Our opinions expressed above are subject to the following qualifications:

 

(a)        Our opinions in paragraphs 2 and 3 above are subject to the effect of any applicable bankruptcy, insolvency, reorganization, moratorium or similar laws affecting creditors’ rights generally (including without limitation all laws relating to fraudulent transfers).

 

(b)        Our opinions in paragraphs 2 and 3 above are also subject to the effect of general principles of equity, including without limitation concepts of materiality, reasonableness, good faith and fair dealing (regardless of whether considered in a proceeding in equity or at law).

 

(c)        Our opinions are limited to Generally Applicable Law, and we do not express any opinion herein concerning any other law.

 

This opinion letter is rendered to you in connection with the preparation and filing of the Registration Statement.

 

This opinion letter speaks only as of the date hereof.

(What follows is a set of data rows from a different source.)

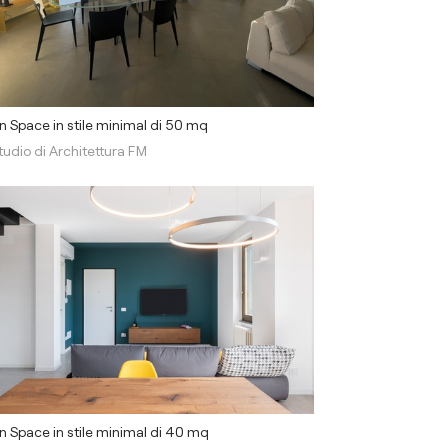
 Space in stile minimal di 50 mq
tudio di Architettura FM
 Space in stile minimal di 40 mq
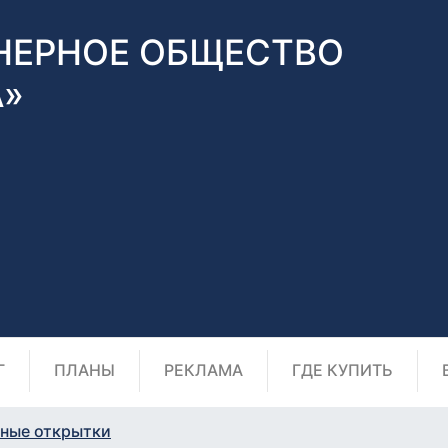
НЕРНОЕ ОБЩЕСТВО
А»
Г
ПЛАНЫ
РЕКЛАМА
ГДЕ КУПИТЬ
ные открытки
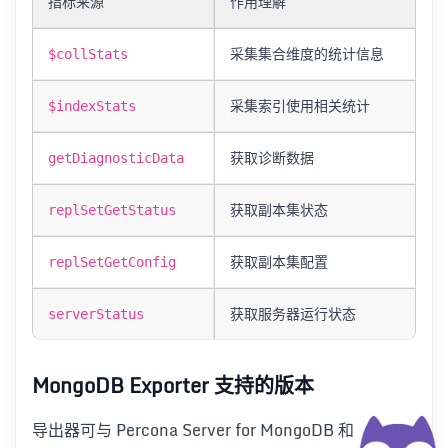
指标来源
作用理解
采集集合维度的统计信息
$collStats
采集索引使用相关统计
$indexStats
获取诊断数据
getDiagnosticData
获取副本集状态
replSetGetStatus
获取副本集配置
replSetGetConfig
获取服务器运行状态
serverStatus
MongoDB Exporter 支持的版本
导出器可与 Percona Server for MongoDB 和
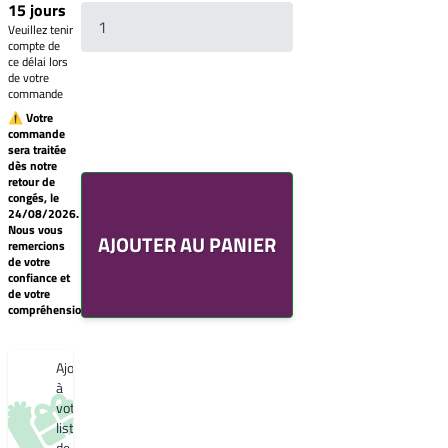
15 jours
Veuillez tenir
compte de
ce délai lors
de votre
commande
⚠ Votre
commande
sera traitée
Votre
dès notre
liste
retour de
de
congés, le
souhaits
24/08/2026.
Un
Nous vous
AJOUTER AU PANIER
produit
remercions
0,00€
de votre
confiance et
Créer
de votre
une
compréhension.
nouvelle
liste
de
souhaits
Ajouter
à
votre
liste
de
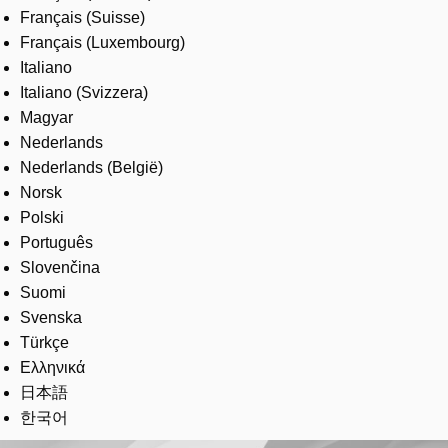
Français (Suisse)
Français (Luxembourg)
Italiano
Italiano (Svizzera)
Magyar
Nederlands
Nederlands (België)
Norsk
Polski
Português
Slovenčina
Suomi
Svenska
Türkçe
Ελληνικά
日本語
한국어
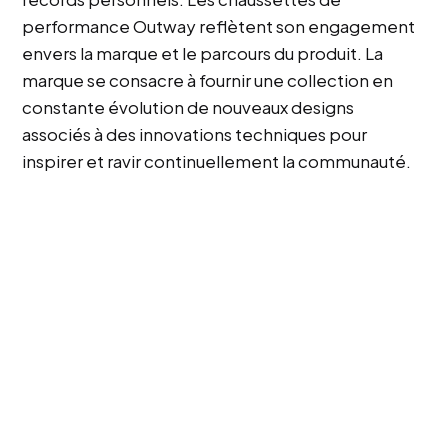
performance Outway reflètent son engagement
envers la marque et le parcours du produit. La
marque se consacre à fournir une collection en
constante évolution de nouveaux designs
associés à des innovations techniques pour
inspirer et ravir continuellement la communauté.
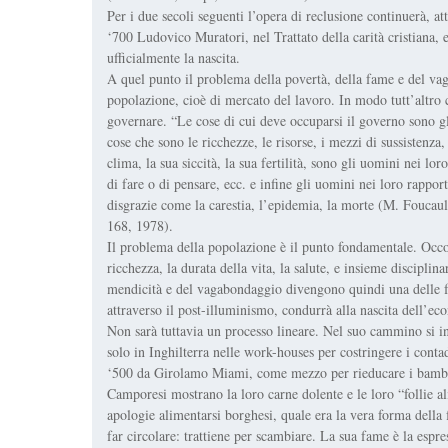
Per i due secoli seguenti l’opera di reclusione continuerà, a
‘700 Ludovico Muratori, nel Trattato della carità cristiana, 
ufficialmente la nascita.
A quel punto il problema della povertà, della fame e del v
popolazione, cioè di mercato del lavoro. In modo tutt’altro 
governare. “Le cose di cui deve occuparsi il governo sono g
cose che sono le ricchezze, le risorse, i mezzi di sussistenza, i
clima, la sua siccità, la sua fertilità, sono gli uomini nei lor
di fare o di pensare, ecc. e infine gli uomini nei loro rapport
disgrazie come la carestia, l’epidemia, la morte (M. Foucaul
168, 1978).
Il problema della popolazione è il punto fondamentale. Occo
ricchezza, la durata della vita, la salute, e insieme discipli
mendicità e del vagabondaggio divengono quindi una delle fo
attraverso il post-illuminismo, condurrà alla nascita dell’ec
Non sarà tuttavia un processo lineare. Nel suo cammino si in
solo in Inghilterra nelle work-houses per costringere i contad
‘500 da Girolamo Miami, come mezzo per rieducare i bambini
Camporesi mostrano la loro carne dolente e le loro “follie a
apologie alimentarsi borghesi, quale era la vera forma della
far circolare: trattiene per scambiare. La sua fame è la esp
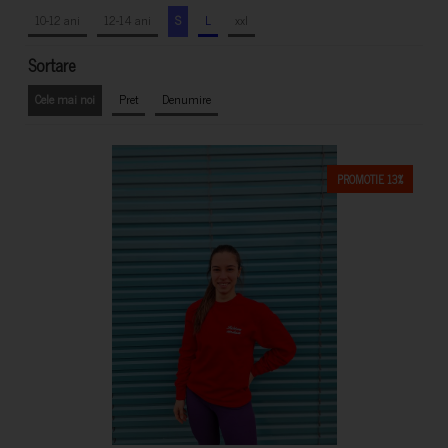
10-12 ani
12-14 ani
S
L
xxl
Sortare
Cele mai noi
Pret
Denumire
PROMOTIE 13%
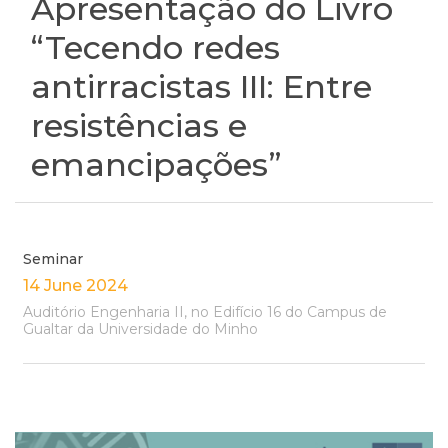
Apresentação do Livro
“Tecendo redes
antirracistas III: Entre
resistências e
emancipações”
Seminar
14 June 2024
Auditório Engenharia II, no Edifício 16 do Campus de
Gualtar da Universidade do Minho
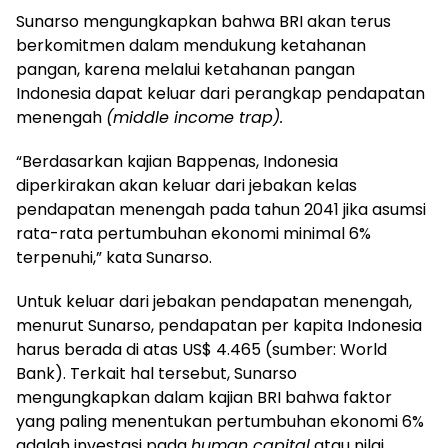
Sunarso mengungkapkan bahwa BRI akan terus
berkomitmen dalam mendukung ketahanan
pangan, karena melalui ketahanan pangan
Indonesia dapat keluar dari perangkap pendapatan
menengah
(middle income trap).
“Berdasarkan kajian Bappenas, Indonesia
diperkirakan akan keluar dari jebakan kelas
pendapatan menengah pada tahun 2041 jika asumsi
rata-rata pertumbuhan ekonomi minimal 6%
terpenuhi,” kata Sunarso.
Untuk keluar dari jebakan pendapatan menengah,
menurut Sunarso, pendapatan per kapita Indonesia
harus berada di atas US$ 4.465 (sumber: World
Bank). Terkait hal tersebut, Sunarso
mengungkapkan dalam kajian BRI bahwa faktor
yang paling menentukan pertumbuhan ekonomi 6%
adalah investasi pada
human capital
atau nilai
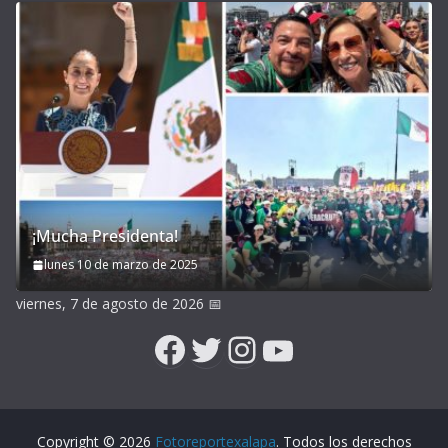
¡Mucha Presidenta!
lunes 10 de marzo de 2025
viernes, 7 de agosto de 2026
📅
Facebook
Twitter
Instagram
YouTube
Copyright © 2026
Fotoreportexalapa
. Todos los derechos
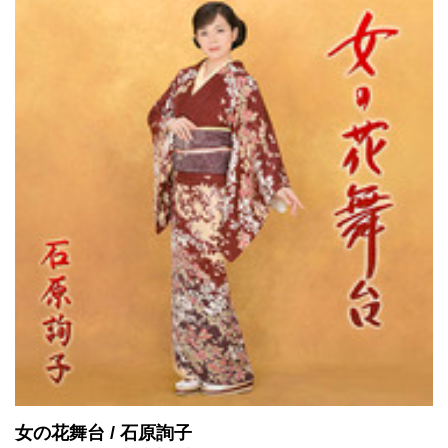
女の花舞台 / 石原詢子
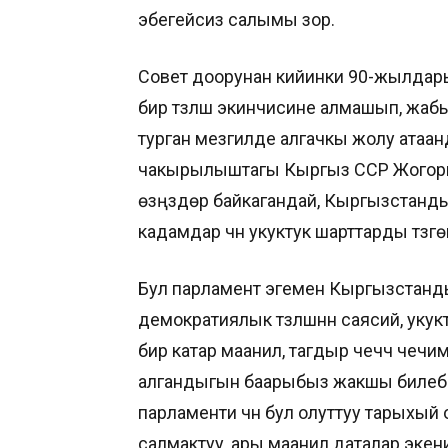
эбегейсиз салымы зор.
Совет доорунан кийинки 90-жылдары
бир түзүлүш экинчисине алмашып, жа
турган мезгилде алгачкы жолу атаан
чакырылыштагы Кыргыз ССР Жогорку
өзүңүздөр байкагандай, Кыргызстанд
кадамдар үчүн укуктук шарттарды түзг
Бул парламент эгемен Кыргызстан
демократиялык түзүлүшүнүн саясий, ук
бир катар маанилүү, тагдыр чечүүчү ч
алгандыгын баарыбыз жакшы билеб
парламенти үчүн бул олуттуу тарыхый
салмактуу, ары маанилүү даталар эке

We expressly disclaim any responsibility to advise you of any development or circumstance of any kind, including any change of law or fact, that may occur after the date of this opinion letter that might affect the opinions expressed therein.

 

We hereby consent to the filing of this opinion letter as an exhibit to the Registration Statement and to the use of our name under the heading “Legal Matters” in the Prospectus.  In giving this consent, we do not hereby admit that we are in the category of persons whose consent is required under Section 7 of the Securities Act or the rules and regulations of the Commission promulgated thereunder.